As Clodius reveled in his reversals, up popped Cicero, his worst political foe. Not only was the man a social climber, he’d become a boorish neighbor over a property dispute. As if that weren’t hubris enough, Cicero had gone after the Cataline conspirators who’d plotted the overthrow of the government, and got some of them executed. Without due process, either.
Well, he, Clodius, was now the newly elected tribune and head of the plebeian party. And he (backed by the muscle of his own personal gang of thugs) wasn’t going to stand for it. He immediately used his shiny new legislative powers to push through a law that ordered exile for anyone who’d executed a Roman citizen without a trial—which meant Cicero, his sworn enemy. In 58 B.C. he waved a smirking goodbye to Cicero, headed to exile in northern Greece. He and Fulvia had a good laugh about it. Quick as lightning, he passed another law, prohibiting Cicero to approach within four hundred miles of Italy. More fun!

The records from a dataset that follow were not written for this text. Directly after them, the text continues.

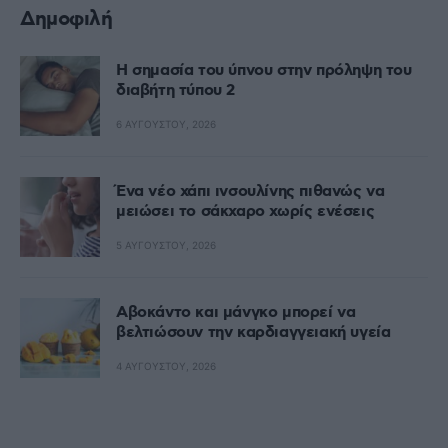
Δημοφιλή
Η σημασία του ύπνου στην πρόληψη του
διαβήτη τύπου 2
6 ΑΥΓΟΎΣΤΟΥ, 2026
Ένα νέο χάπι ινσουλίνης πιθανώς να
μειώσει το σάκχαρο χωρίς ενέσεις
5 ΑΥΓΟΎΣΤΟΥ, 2026
Αβοκάντο και μάνγκο μπορεί να
βελτιώσουν την καρδιαγγειακή υγεία
4 ΑΥΓΟΎΣΤΟΥ, 2026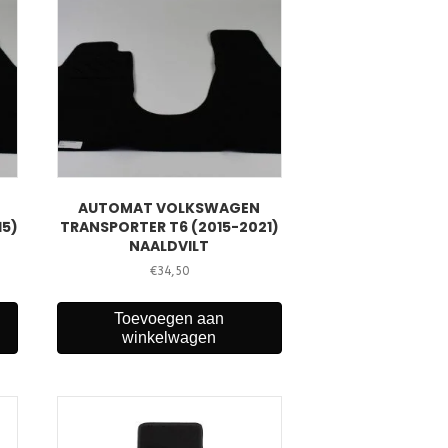
AUTOMAT VOLKSWAGEN
15)
TRANSPORTER T6 (2015-2021)
NAALDVILT
€
34,50
Toevoegen aan
winkelwagen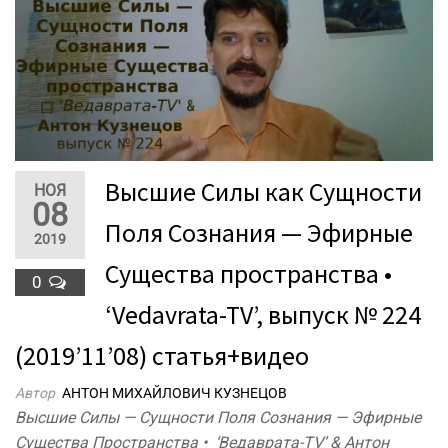
Высшие Силы как Сущности
НОЯ
08
Поля Сознания — Эфирные
2019
Существа пространства •
0
‘Vedavrata-TV’, выпуск № 224
(2019’11’08) статья+видео
Автор
АНТОН МИХАЙЛОВИЧ КУЗНЕЦОВ
Высшие Силы — Сущности Поля Сознания — Эфирные
Существа Пространства • ‘Ведаврата-TV’ & Антон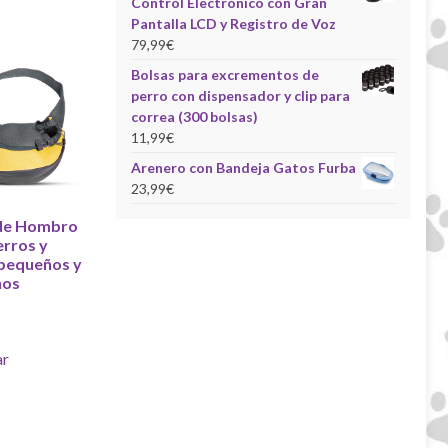
Control Electrónico con Gran
Pantalla LCD y Registro de Voz
79,99
€
Bolsas para excrementos de
perro con dispensador y clip para
correa (300 bolsas)
11,99
€
Arenero con Bandeja Gatos Furba
23,99
€
de Hombro
erros y
pequeños y
nos
r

Sadly, it was downhill from there for Rome’s most popular rogue politico. Within two years, Clodius and his gang would be battling the rival gangs of another thuggish political aspirant named Milo.
In December of 53 B.C. Clodius’ string of lucky breaks ran out. He was murdered by Milo’s gang. Even after death, Clodius had maniacally devoted fans. To mourn him, the mob built his funeral pyre inside the Roman Senate house, then burned it to the ground!
If this tale of Clodius et al sounds like a novel of the American wild west, it should. This century of Roman history was plagued by lawlessness, civil war, the shift from a nominal republic to a de facto monarchy, and the protracted power struggles between the likes of Caesar, Pompey, Mark Antony, Octavian, and many others. Colorful Clodius, a better lover than a fighter, was a mere bit player in the grander scheme of things.